*Exercise prompt*:
Nothing is to be left out; print all the entries exactly.

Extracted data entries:
---*---

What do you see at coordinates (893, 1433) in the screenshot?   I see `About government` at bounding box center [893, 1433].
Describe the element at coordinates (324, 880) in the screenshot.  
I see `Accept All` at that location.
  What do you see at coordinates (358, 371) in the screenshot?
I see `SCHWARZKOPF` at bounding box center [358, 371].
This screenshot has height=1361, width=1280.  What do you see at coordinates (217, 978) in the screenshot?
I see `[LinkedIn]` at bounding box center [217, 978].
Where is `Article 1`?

---*---

*Task answer*:
What do you see at coordinates (893, 1433) in the screenshot?   I see `About government` at bounding box center [893, 1433].
Describe the element at coordinates (324, 880) in the screenshot.  
I see `Accept All` at that location.
  What do you see at coordinates (358, 371) in the screenshot?
I see `SCHWARZKOPF` at bounding box center [358, 371].
This screenshot has height=1361, width=1280.  What do you see at coordinates (217, 978) in the screenshot?
I see `[LinkedIn]` at bounding box center [217, 978].
Where is `Article 1`?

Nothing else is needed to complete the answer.